Charset encode confusion

I have a server running OCS 2.3.6 in portuguese (pt_BR). In the production site, all characters are being displayed in the right way, there is no problem, but when I try to get a report in ocs, there are some strange characters like “ÇÃO”. I think they’re being displayed as Latin1.

My config.inc.php shows:
client_charset = utf-8
connection_charset = Off
database_charset = Off
charset_normalization = On

The collation of my DB seems to be UTF-8, but the data inside is displayed as Latin~1.

I know it is strange but I think we changed some configuration about that once, and maybe we made a mistake even though we didn’t realised at the time.

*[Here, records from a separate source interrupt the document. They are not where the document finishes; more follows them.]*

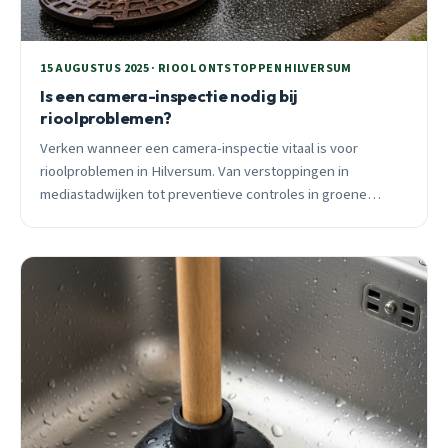
15 AUGUSTUS 2025 · RIOOL ONTSTOPPEN HILVERSUM
Is een camera-inspectie nodig bij
rioolproblemen?
Verken wanneer een camera-inspectie vitaal is voor
rioolproblemen in Hilversum. Van verstoppingen in
mediastadwijken tot preventieve controles in groene
zones, begrijp hoe deze methode uitgaven verlaagt en last
minimaliseert.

I need to be able to print the report with the correct charset. How would be the best way to fix that?

Thanks in advance.

1 Like

Hi @Israel87,

I think this’ll depend on your PHP and MySQL configuration, but usually when connection_charset and database_charset are set to Off the data will be stored in Latin1, regardless of the database’s collation. They generally should be…

connection_charset = utf8
database_charset = utf8

(Note that client_charset is utf-8 including a hyphen – this is intentional.)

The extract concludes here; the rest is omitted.